Japan is considered a non-endemic area for NPC [8], and the majority of cases are EBV-positive [18]. However, some cases of HPV-positive NPC have also been reported [19]. Notably, in our cohort, the histological subtypes of HPV-positive NPC were predominantly WHO type II or III, which differs from the keratinizing type (WHO type I) commonly reported in HPV-positive NPC in non-endemic Western countries [20]. This may suggest the existence of ethnicity- or region-specific pathogenic mechanisms.

In this study, we analyzed 26 cases with NPC, among which only one case tested positive for HPV (genotype 18). This case was EBER-negative and classified as WHO type II. Compared to the study by Kano et al., which reported an EBV positivity rate of 86% in 59 cases, our study showed a positivity rate of 73%, indicating no substantial change in the prevalence of EBV-associated NPC in non-endemic regions of Japan. EBV remains the predominant etiological factor.

Previously, we reported a 3% HPV positivity rate [8], while in this study, we observed a slightly higher rate of 4%. Detailed information comparing the previous and current cohorts, including study period, total cases, region, institution, detection methods, HPV-positive cases, HPV genotypes, and EBV/HPV co-infection cases, is summarized in Appendix A 

Table A1. Summary of Previous and Current Studies on HPV * in NPC *.
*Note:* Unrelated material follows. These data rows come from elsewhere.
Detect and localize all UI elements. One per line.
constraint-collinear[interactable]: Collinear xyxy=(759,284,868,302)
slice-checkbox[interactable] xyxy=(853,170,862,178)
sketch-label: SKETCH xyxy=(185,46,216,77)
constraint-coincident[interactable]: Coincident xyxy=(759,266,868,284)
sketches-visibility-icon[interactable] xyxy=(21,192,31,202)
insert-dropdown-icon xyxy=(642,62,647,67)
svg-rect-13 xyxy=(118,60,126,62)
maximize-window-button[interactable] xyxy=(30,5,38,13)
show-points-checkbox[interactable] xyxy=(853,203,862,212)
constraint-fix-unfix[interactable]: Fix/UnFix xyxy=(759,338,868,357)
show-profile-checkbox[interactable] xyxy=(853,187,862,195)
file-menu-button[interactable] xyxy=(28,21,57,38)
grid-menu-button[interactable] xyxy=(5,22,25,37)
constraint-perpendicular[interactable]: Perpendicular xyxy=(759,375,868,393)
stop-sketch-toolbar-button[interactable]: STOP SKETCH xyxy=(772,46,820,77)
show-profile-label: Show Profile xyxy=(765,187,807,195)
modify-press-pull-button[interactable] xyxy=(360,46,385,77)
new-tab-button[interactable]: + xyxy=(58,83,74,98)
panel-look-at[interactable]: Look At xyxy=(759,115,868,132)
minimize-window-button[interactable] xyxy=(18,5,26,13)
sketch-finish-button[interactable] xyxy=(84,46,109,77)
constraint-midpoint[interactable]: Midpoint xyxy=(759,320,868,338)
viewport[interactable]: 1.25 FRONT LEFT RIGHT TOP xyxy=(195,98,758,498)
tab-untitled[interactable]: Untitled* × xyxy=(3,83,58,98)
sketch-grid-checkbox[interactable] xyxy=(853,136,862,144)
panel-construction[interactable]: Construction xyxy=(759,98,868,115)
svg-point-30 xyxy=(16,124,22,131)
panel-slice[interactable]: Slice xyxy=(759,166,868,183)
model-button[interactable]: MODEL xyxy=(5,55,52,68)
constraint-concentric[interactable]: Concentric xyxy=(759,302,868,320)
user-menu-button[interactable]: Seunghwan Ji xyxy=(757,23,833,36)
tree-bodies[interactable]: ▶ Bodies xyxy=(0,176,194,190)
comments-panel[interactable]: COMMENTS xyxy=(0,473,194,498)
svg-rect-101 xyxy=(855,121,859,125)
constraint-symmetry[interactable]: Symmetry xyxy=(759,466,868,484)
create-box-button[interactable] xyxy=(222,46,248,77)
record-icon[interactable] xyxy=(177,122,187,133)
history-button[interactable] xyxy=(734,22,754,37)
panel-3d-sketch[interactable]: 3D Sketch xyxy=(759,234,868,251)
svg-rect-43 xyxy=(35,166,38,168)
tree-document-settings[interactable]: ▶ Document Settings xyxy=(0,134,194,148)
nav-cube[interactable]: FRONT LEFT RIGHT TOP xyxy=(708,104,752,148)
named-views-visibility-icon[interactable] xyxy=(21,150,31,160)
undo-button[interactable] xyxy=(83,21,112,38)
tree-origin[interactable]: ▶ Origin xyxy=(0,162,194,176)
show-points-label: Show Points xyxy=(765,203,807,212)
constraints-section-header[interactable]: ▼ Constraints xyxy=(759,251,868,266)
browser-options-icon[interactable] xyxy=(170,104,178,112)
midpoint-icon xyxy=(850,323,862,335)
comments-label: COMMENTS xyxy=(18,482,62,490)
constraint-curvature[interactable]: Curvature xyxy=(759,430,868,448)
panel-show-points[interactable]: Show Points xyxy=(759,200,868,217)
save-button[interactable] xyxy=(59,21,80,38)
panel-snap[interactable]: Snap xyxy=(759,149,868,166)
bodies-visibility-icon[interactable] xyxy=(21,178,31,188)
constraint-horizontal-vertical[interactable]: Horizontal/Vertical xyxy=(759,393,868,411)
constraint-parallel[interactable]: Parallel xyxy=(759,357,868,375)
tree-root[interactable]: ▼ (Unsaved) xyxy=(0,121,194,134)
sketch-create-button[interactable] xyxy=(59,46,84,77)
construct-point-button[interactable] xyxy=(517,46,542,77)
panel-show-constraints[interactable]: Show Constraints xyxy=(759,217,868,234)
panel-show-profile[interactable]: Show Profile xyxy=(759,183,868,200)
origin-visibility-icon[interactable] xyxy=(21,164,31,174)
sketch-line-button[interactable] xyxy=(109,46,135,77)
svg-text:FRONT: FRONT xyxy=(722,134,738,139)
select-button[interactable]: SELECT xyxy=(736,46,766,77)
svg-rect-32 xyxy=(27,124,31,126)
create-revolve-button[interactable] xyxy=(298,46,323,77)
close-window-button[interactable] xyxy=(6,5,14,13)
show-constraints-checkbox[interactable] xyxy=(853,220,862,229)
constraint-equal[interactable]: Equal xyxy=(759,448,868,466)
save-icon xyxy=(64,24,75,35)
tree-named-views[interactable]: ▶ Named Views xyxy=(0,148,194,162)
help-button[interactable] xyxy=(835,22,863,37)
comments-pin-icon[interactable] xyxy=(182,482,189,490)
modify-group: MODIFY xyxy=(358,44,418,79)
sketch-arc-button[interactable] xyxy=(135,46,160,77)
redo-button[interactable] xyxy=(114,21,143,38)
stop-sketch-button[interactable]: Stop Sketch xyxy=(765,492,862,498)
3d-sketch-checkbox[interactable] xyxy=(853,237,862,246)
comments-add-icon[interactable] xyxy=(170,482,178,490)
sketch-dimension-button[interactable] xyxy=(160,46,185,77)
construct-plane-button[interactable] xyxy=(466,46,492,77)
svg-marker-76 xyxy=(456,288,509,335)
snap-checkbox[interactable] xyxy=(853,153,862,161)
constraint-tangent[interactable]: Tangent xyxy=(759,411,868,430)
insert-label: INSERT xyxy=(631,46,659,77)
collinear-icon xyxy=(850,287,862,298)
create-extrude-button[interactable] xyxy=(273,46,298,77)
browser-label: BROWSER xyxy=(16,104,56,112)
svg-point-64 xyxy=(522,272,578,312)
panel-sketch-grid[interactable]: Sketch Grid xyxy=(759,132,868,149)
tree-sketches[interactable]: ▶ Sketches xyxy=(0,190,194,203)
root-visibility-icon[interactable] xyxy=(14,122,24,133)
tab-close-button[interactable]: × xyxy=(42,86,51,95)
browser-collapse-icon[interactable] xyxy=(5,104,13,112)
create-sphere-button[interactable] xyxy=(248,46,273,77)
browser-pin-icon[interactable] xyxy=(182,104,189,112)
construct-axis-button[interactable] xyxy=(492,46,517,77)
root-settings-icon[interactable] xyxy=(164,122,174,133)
Study	Period	Total Cases	Region	Institution	Methods	HPV-Positive Cases (%)	HPV Genotypes	EBV */HPV Co-Infection
Kano et al., 2016 [8]	1996–2015	59	Hokuriku Region	Kanazawa University Hospital; Toyama Prefectural Central Hospital	HPV DNA Isolation; HPV PCR *; p16 IHC *; HPV Detection and Genotyping (13 HPV genotypes)	2 (3%)	HPV18 (n = 1); HPV16/18 co-infection (n = 1)	2
Liu et al., 2025	2015–2022	26	Hokuriku Region	Kanazawa University Hospital	HPV DNA Isolation; HPV PCR; p16 IHC; HPV Detection and Genotyping (21 HPV genotypes)	1 (4%)	HPV 18 (n = 1)	0

* HPV: Human papilloma virus. NPC: Nasopharyngeal carcinoma. EBV: Epstein–Barr virus. PCR: Polymerase chain reaction. IHC: Immunohistochemistry.

. Despite this difference, both studies support the view that HPV plays a limited etiologic role in NPC. The incidence of HPV-associated NPC remains significantly lower than that of EBV-associated NPC. Importantly, we did not observe any cases of EBV and HPV co-infection in our cohort, consistent with previous reports suggesting a mutually exclusive relationship between these two viral agents [20].
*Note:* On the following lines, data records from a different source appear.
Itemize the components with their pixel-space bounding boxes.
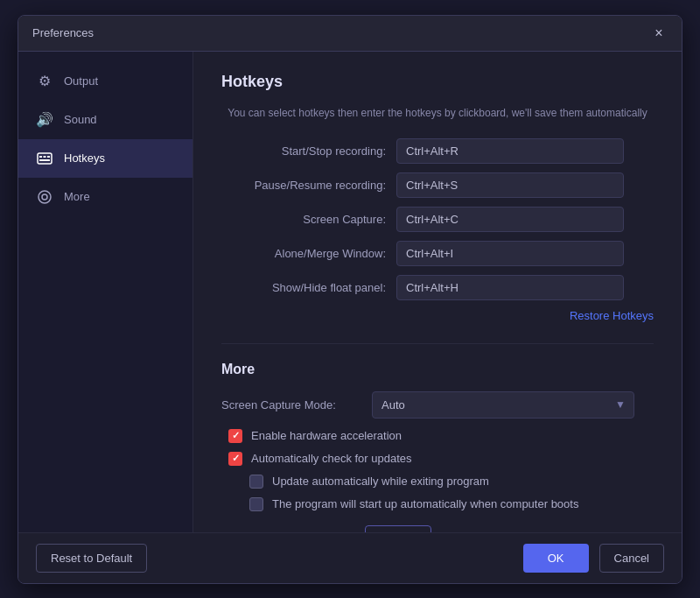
close-button[interactable]: × [650, 25, 668, 42]
hotkey-label-start-stop: Start/Stop recording: [221, 144, 396, 158]
hotkey-input-start-stop[interactable] [396, 138, 624, 164]
dialog-title: Preferences [32, 26, 94, 39]
checkbox-hardware-accel[interactable]: Enable hardware acceleration [221, 429, 654, 443]
footer-left: Reset to Default [36, 544, 147, 573]
hotkey-label-screen-capture: Screen Capture: [221, 213, 396, 226]
ok-button[interactable]: OK [523, 544, 589, 573]
sidebar-label-sound: Sound [64, 113, 97, 126]
reset-dialog-button[interactable]: Reset [365, 525, 431, 532]
preferences-dialog: Preferences × ⚙ Output 🔊 Sound [18, 15, 682, 584]
checkbox-auto-check-updates[interactable]: Automatically check for updates [221, 452, 654, 466]
sidebar: ⚙ Output 🔊 Sound Hotkeys [18, 52, 193, 532]
svg-point-5 [38, 191, 51, 203]
footer-right: OK Cancel [523, 544, 664, 573]
hotkey-label-pause-resume: Pause/Resume recording: [221, 179, 396, 192]
hotkey-input-show-hide[interactable] [396, 275, 624, 300]
screen-capture-mode-wrapper: Auto Manual Scheduled ▼ [372, 391, 634, 419]
svg-rect-1 [39, 156, 42, 158]
hotkeys-icon [36, 150, 53, 167]
hotkey-row-pause-resume: Pause/Resume recording: [221, 172, 654, 198]
title-bar: Preferences × [18, 16, 682, 52]
more-icon [36, 188, 53, 206]
hotkeys-info-text: You can select hotkeys then enter the ho… [221, 105, 654, 121]
sound-icon: 🔊 [36, 111, 53, 129]
cancel-button[interactable]: Cancel [599, 544, 664, 573]
hotkey-label-alone-merge: Alone/Merge Window: [221, 247, 396, 260]
checkbox-hardware-accel-label: Enable hardware acceleration [251, 429, 402, 442]
reset-to-default-button[interactable]: Reset to Default [36, 544, 147, 573]
checkbox-auto-check-updates-icon[interactable] [228, 452, 242, 466]
checkbox-startup-boot-icon[interactable] [249, 497, 263, 511]
main-content: Hotkeys You can select hotkeys then ente… [193, 52, 682, 532]
checkbox-update-exit-label: Update automatically while exiting progr… [272, 475, 489, 488]
sidebar-item-output[interactable]: ⚙ Output [18, 62, 192, 101]
svg-rect-4 [39, 159, 50, 161]
svg-rect-2 [44, 156, 46, 158]
hotkey-input-alone-merge[interactable] [396, 241, 624, 266]
hotkey-input-pause-resume[interactable] [396, 172, 624, 198]
svg-rect-0 [38, 153, 52, 164]
checkbox-startup-boot-label: The program will start up automatically … [272, 497, 578, 510]
checkbox-update-exit[interactable]: Update automatically while exiting progr… [221, 475, 654, 489]
more-section-title: More [221, 362, 654, 377]
dialog-footer: Reset to Default OK Cancel [18, 532, 682, 583]
checkbox-update-exit-icon[interactable] [249, 475, 263, 489]
screen-capture-mode-label: Screen Capture Mode: [221, 398, 361, 412]
hotkeys-section-title: Hotkeys [221, 73, 654, 91]
restore-hotkeys-link[interactable]: Restore Hotkeys [221, 309, 654, 322]
svg-rect-3 [47, 156, 50, 158]
sidebar-label-output: Output [64, 74, 98, 88]
dialog-body: ⚙ Output 🔊 Sound Hotkeys [18, 52, 682, 532]
sidebar-item-sound[interactable]: 🔊 Sound [18, 101, 192, 139]
checkbox-startup-boot[interactable]: The program will start up automatically … [221, 497, 654, 511]
svg-point-6 [42, 194, 47, 200]
sidebar-label-more: More [64, 190, 90, 203]
hotkey-row-show-hide: Show/Hide float panel: [221, 275, 654, 300]
hotkey-row-screen-capture: Screen Capture: [221, 207, 654, 232]
checkbox-auto-check-updates-label: Automatically check for updates [251, 452, 412, 465]
reset-dialog-row: Reset all dialog warnings: Reset [221, 525, 654, 532]
sidebar-label-hotkeys: Hotkeys [64, 151, 105, 165]
section-divider [221, 343, 654, 344]
hotkey-row-alone-merge: Alone/Merge Window: [221, 241, 654, 266]
sidebar-item-hotkeys[interactable]: Hotkeys [18, 139, 192, 178]
output-icon: ⚙ [36, 73, 53, 90]
hotkey-row-start-stop: Start/Stop recording: [221, 138, 654, 164]
hotkey-input-screen-capture[interactable] [396, 207, 624, 232]
hotkey-label-show-hide: Show/Hide float panel: [221, 281, 396, 294]
checkbox-hardware-accel-icon[interactable] [228, 429, 242, 443]
screen-capture-mode-row: Screen Capture Mode: Auto Manual Schedul… [221, 391, 654, 419]
sidebar-item-more[interactable]: More [18, 178, 192, 216]
screen-capture-mode-select[interactable]: Auto Manual Scheduled [372, 391, 634, 419]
Moreover, our study found that p16 immunohistochemistry did not always correlate with HPV status. Some cases that were both EBV- and HPV-negative showed p16 positivity, often with focal or atypical staining patterns. This suggests that p16 expression alone is not suitable for a surrogate marker of HPV infection in NPC and should be interpreted in combination with HPV nucleic acid testing. In endemic areas of NPC, loss of heterozygosity in 9p chromatin, where p16 gene locates, is commonly observed in the NPC tumor [21]. The discrepancy of p16 detection between NPC and oropharyngeal carcinoma (OPC) could be attributable to the chromatin status [22].
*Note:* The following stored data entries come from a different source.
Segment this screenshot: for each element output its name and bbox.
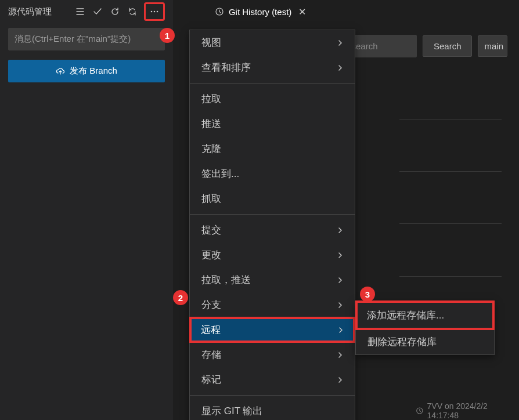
menu-item[interactable]: 签出到... [190, 161, 355, 186]
tab-label: Git History (test) [229, 7, 291, 17]
chevron-right-icon [337, 40, 343, 46]
tab-git-history[interactable]: Git History (test) ✕ [208, 0, 315, 23]
publish-branch-button[interactable]: 发布 Branch [8, 60, 165, 82]
chevron-right-icon [337, 277, 343, 283]
close-icon[interactable]: ✕ [296, 6, 308, 17]
search-button[interactable]: Search [423, 35, 473, 57]
menu-item-label: 提交 [201, 223, 221, 237]
divider [399, 223, 502, 224]
menu-item[interactable]: 远程 [189, 317, 355, 343]
menu-item-label: 视图 [201, 36, 221, 49]
commit-check-icon[interactable] [91, 5, 104, 19]
chevron-right-icon [338, 327, 344, 333]
menu-item-label: 拉取 [201, 92, 221, 106]
chevron-right-icon [337, 302, 343, 308]
menu-separator [190, 214, 355, 215]
annotation-marker: 3 [360, 287, 375, 302]
svg-point-2 [157, 11, 158, 13]
menu-item-label: 抓取 [201, 192, 221, 205]
branch-select[interactable]: main [478, 35, 507, 57]
menu-item[interactable]: 分支 [190, 292, 355, 317]
menu-item[interactable]: 视图 [190, 30, 355, 55]
sync-icon[interactable] [125, 5, 139, 19]
scm-header: 源代码管理 [0, 0, 173, 23]
menu-separator [190, 395, 355, 396]
chevron-right-icon [337, 252, 343, 258]
menu-item[interactable]: 显示 GIT 输出 [190, 399, 355, 420]
menu-item-label: 拉取，推送 [201, 273, 251, 287]
cloud-upload-icon [56, 67, 65, 76]
menu-item-label: 显示 GIT 输出 [201, 404, 262, 418]
menu-item-label: 克隆 [201, 142, 221, 155]
annotation-marker: 2 [173, 290, 188, 305]
chevron-right-icon [337, 377, 343, 383]
divider [399, 119, 502, 120]
submenu-item[interactable]: 删除远程存储库 [356, 330, 494, 354]
svg-point-0 [151, 11, 153, 13]
menu-item[interactable]: 提交 [190, 218, 355, 242]
history-icon [215, 7, 224, 16]
menu-item-label: 更改 [201, 248, 221, 262]
menu-item[interactable]: 拉取，推送 [190, 267, 355, 292]
menu-item-label: 查看和排序 [201, 61, 251, 74]
menu-item[interactable]: 更改 [190, 242, 355, 267]
menu-item[interactable]: 推送 [190, 111, 355, 136]
menu-item[interactable]: 抓取 [190, 186, 355, 211]
divider [399, 276, 502, 277]
chevron-right-icon [337, 227, 343, 233]
menu-item[interactable]: 克隆 [190, 136, 355, 161]
publish-label: 发布 Branch [70, 66, 117, 77]
menu-item-label: 存储 [201, 348, 221, 361]
menu-item[interactable]: 查看和排序 [190, 55, 355, 80]
scm-sidebar: 源代码管理 消息(Ctrl+Enter 在"main"提交) 发布 Branch [0, 0, 173, 420]
menu-item-label: 签出到... [201, 167, 239, 180]
menu-item-label: 推送 [201, 117, 221, 131]
remote-submenu: 添加远程存储库...删除远程存储库 [355, 300, 495, 355]
menu-item-label: 分支 [201, 298, 221, 312]
svg-point-1 [154, 11, 156, 13]
refresh-icon[interactable] [108, 5, 122, 19]
annotation-marker: 1 [160, 28, 175, 43]
commit-message-input[interactable]: 消息(Ctrl+Enter 在"main"提交) [8, 28, 165, 50]
menu-item[interactable]: 存储 [190, 342, 355, 367]
menu-item[interactable]: 拉取 [190, 86, 355, 111]
menu-item[interactable]: 标记 [190, 367, 355, 392]
divider [399, 171, 502, 172]
chevron-right-icon [337, 352, 343, 358]
chevron-right-icon [337, 65, 343, 71]
more-actions-button[interactable] [144, 2, 165, 21]
clock-icon [416, 407, 424, 415]
submenu-item[interactable]: 添加远程存储库... [355, 300, 495, 330]
menu-separator [190, 83, 355, 84]
view-list-icon[interactable] [73, 5, 87, 19]
scm-context-menu: 视图查看和排序拉取推送克隆签出到...抓取提交更改拉取，推送分支远程存储标记显示… [189, 30, 355, 420]
menu-item-label: 远程 [201, 323, 221, 336]
scm-title: 源代码管理 [8, 6, 52, 17]
commit-timestamp: 7VV on 2024/2/2 14:17:48 [416, 401, 519, 420]
menu-item-label: 标记 [201, 373, 221, 386]
commit-placeholder: 消息(Ctrl+Enter 在"main"提交) [15, 34, 131, 44]
tab-bar: Git History (test) ✕ [173, 0, 519, 23]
Notably, although the incidence of HPV-associated oropharyngeal carcinoma has increased globally [23] and in Japan [6], our findings, together with previous reports, indicate that the incidence of HPV-associated NPC in Japan, particularly in the Hokuriku region, did not show an increased trend in the preceding decade. The result is in accord with a prior study finding no definite relationship between NPC and HPV [2]. These findings suggest that HPV-associated NPC remains uncommon in Japan, with a relatively stable epidemiological profile. This is an important observation of this study, indicating that HPV plays a small role in the pathogenesis of NPC in Japan.

The number of cases in this study is limited, and the findings represent data from a single institution in Kanazawa and may not represent the population in the remainder of Japan. To further clarify the clinical and molecular characteristics of HPV-associated NPC in non-endemic areas of Japan, and to determine whether this entity represents a biologically distinct subtype, we will initiate multi-center prospective studies with a long-term follow-up, larger numbers of cases, and integrative genomic and transcriptome analyses.